I draw in part from an recent article in the Deseret News:
Fans of both Boise State and Brigham Young University had their spirits lifted last month when, at the end of a hard-fought football game, players from both teams held hands on the ﬁeld and joined in a prayer. They were led by Boise State’s team chaplain Mark Thornton. It was a powerful reminder that the passions of a hard fought football game take secondary importance to the concepts of brotherhood, mutual respect and human kindness. Players from many denominations participated. It was exactly the kind of thing this nation - divided by bitter partisanship and a pandemic needed more of.
An organization “The Freedom From Religion Foundation” in protest, sent a letter to the university asking it to terminate the position of team chaplain. The university counsel quickly capitulated saying, “it was educating the athletic department to ensure measures are taken now and in the future to resolve the issue and establish appropriate constitutional boundaries.” What is worse, the university went on to assure the foundation that the chaplain would no longer travel with the football team, nor would the school ever refer to him again as being associated with the team.
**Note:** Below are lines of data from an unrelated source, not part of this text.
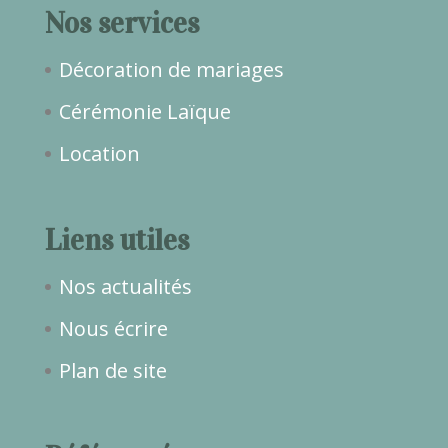
Nos services
Décoration de mariages
Cérémonie Laïque
Location
Liens utiles
Nos actualités
Nous écrire
Plan de site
Shame on you Boise State. You have all too quickly given in to unreasonable voices that seek to intimidate and coerce organizations into severing all ties with religion. Why didn’t you have a little backbone and tell the “Freedom From Religion Foundation” to stay out of university practice that is loved by players and fans. You sold out without any defense. The fans and players you have oﬀended and disappointed far out number the folks you placated with your cowardly response. Again, shame on you. We expect greater courage and integrity from a university. What a poor example of leadership and responsibility. Why weren’t the fans and players more important to you than bowing to a little outside pressure from that foundation? What a disappointing performance. Even though the football team lost they certainly performed better than the institution that was supposed to support the players, the team and the fans.